Dataset entries
◇ ◇ ◇ ◇

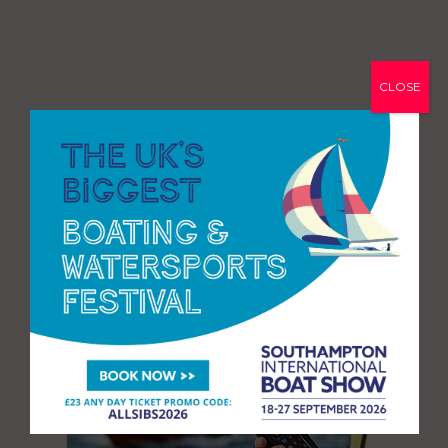
CLOSE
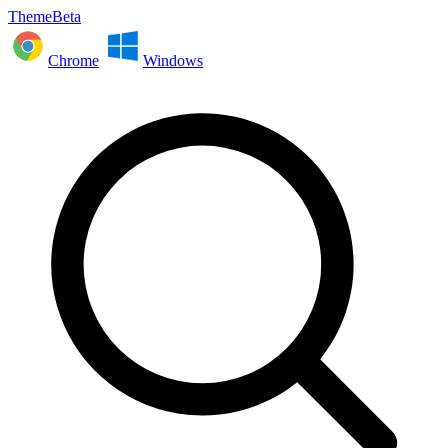
ThemeBeta
Chrome
Windows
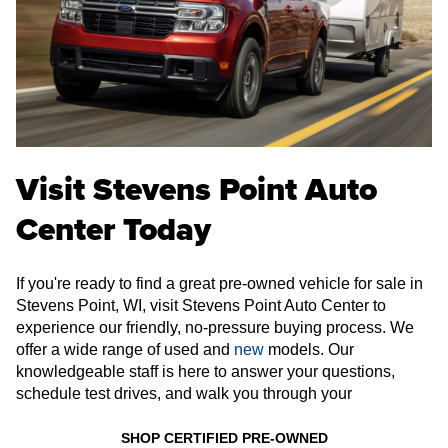
Visit Stevens Point Auto
Center Today
If you're ready to find a great pre-owned vehicle for sale in
Stevens Point, WI, visit Stevens Point Auto Center to
experience our friendly, no-pressure buying process. We
offer a wide range of used and
new
models. Our
knowledgeable staff is here to answer your questions,
schedule test drives, and walk you through your
SHOP CERTIFIED PRE-OWNED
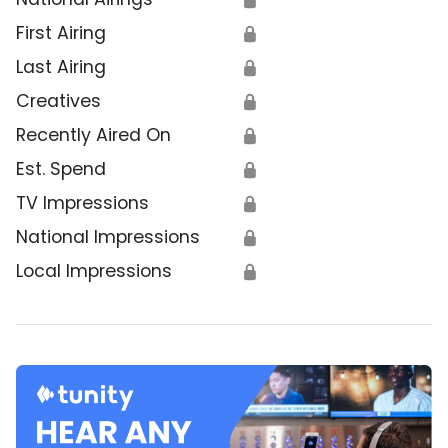
First Airing
🔒
Last Airing
🔒
Creatives
🔒
Recently Aired On
🔒
Est. Spend
🔒
TV Impressions
🔒
National Impressions
🔒
Local Impressions
🔒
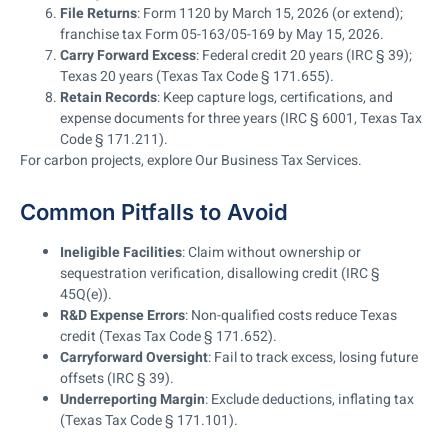
File Returns
: Form 1120 by March 15, 2026 (or extend);
franchise tax Form 05-163/05-169 by May 15, 2026.
Carry Forward Excess
: Federal credit 20 years (IRC § 39);
Texas 20 years (Texas Tax Code § 171.655).
Retain Records
: Keep capture logs, certifications, and
expense documents for three years (IRC § 6001, Texas Tax
Code § 171.211).
For carbon projects, explore Our Business Tax Services.
Common Pitfalls to Avoid
Ineligible Facilities
: Claim without ownership or
sequestration verification, disallowing credit (IRC §
45Q(e)).
R&D Expense Errors
: Non-qualified costs reduce Texas
credit (Texas Tax Code § 171.652).
Carryforward Oversight
: Fail to track excess, losing future
offsets (IRC § 39).
Underreporting Margin
: Exclude deductions, inflating tax
(Texas Tax Code § 171.101).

◇ ◇ ◇ ◇

Work instruction
Are you able to set down all the lines above exactly, without any pictures?

Result below
CLOSE
ThemeBeta
Chrome
Windows
Visit Stevens Point Auto
Center Today
If you're ready to find a great pre-owned vehicle for sale in
Stevens Point, WI, visit Stevens Point Auto Center to
experience our friendly, no-pressure buying process. We
offer a wide range of used and
new
models. Our
knowledgeable staff is here to answer your questions,
schedule test drives, and walk you through your
SHOP CERTIFIED PRE-OWNED
First Airing
🔒
Last Airing
🔒
Creatives
🔒
Recently Aired On
🔒
Est. Spend
🔒
TV Impressions
🔒
National Impressions
🔒
Local Impressions
🔒
File Returns
: Form 1120 by March 15, 2026 (or extend);
franchise tax Form 05-163/05-169 by May 15, 2026.
Carry Forward Excess
: Federal credit 20 years (IRC § 39);
Texas 20 years (Texas Tax Code § 171.655).
Retain Records
: Keep capture logs, certifications, and
expense documents for three years (IRC § 6001, Texas Tax
Code § 171.211).
For carbon projects, explore Our Business Tax Services.
Common Pitfalls to Avoid
Ineligible Facilities
: Claim without ownership or
sequestration verification, disallowing credit (IRC §
45Q(e)).
R&D Expense Errors
: Non-qualified costs reduce Texas
credit (Texas Tax Code § 171.652).
Carryforward Oversight
: Fail to track excess, losing future
offsets (IRC § 39).
Underreporting Margin
: Exclude deductions, inflating tax
(Texas Tax Code § 171.101).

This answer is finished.